*** Begin section ***

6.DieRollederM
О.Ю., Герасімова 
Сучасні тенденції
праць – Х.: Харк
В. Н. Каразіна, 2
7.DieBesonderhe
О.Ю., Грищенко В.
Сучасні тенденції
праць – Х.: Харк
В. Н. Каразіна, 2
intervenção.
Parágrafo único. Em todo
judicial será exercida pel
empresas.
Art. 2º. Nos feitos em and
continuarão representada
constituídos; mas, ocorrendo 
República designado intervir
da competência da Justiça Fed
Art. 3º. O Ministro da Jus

*** End section ***
*** Begin section ***

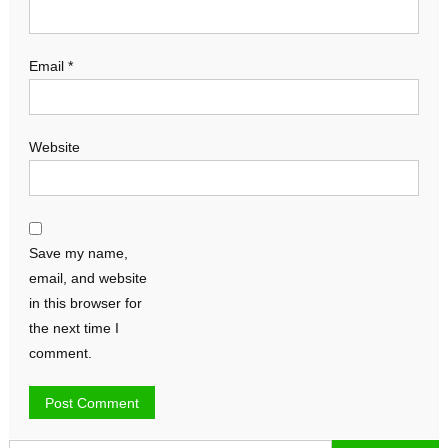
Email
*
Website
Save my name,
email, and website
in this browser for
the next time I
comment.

*** End section ***

#### [AIM OF THE TASK]
Within the data above, the lines from the one with "6.DieRollederM" to the one with "Art. 3º. O Ministro da Jus" must be repeated exactly; no other line belongs in the answer.

#### [EXPECTED ANSWER]
6.DieRollederM
О.Ю., Герасімова 
Сучасні тенденції
праць – Х.: Харк
В. Н. Каразіна, 2
7.DieBesonderhe
О.Ю., Грищенко В.
Сучасні тенденції
праць – Х.: Харк
В. Н. Каразіна, 2
intervenção.
Parágrafo único. Em todo
judicial será exercida pel
empresas.
Art. 2º. Nos feitos em and
continuarão representada
constituídos; mas, ocorrendo 
República designado intervir
da competência da Justiça Fed
Art. 3º. O Ministro da Jus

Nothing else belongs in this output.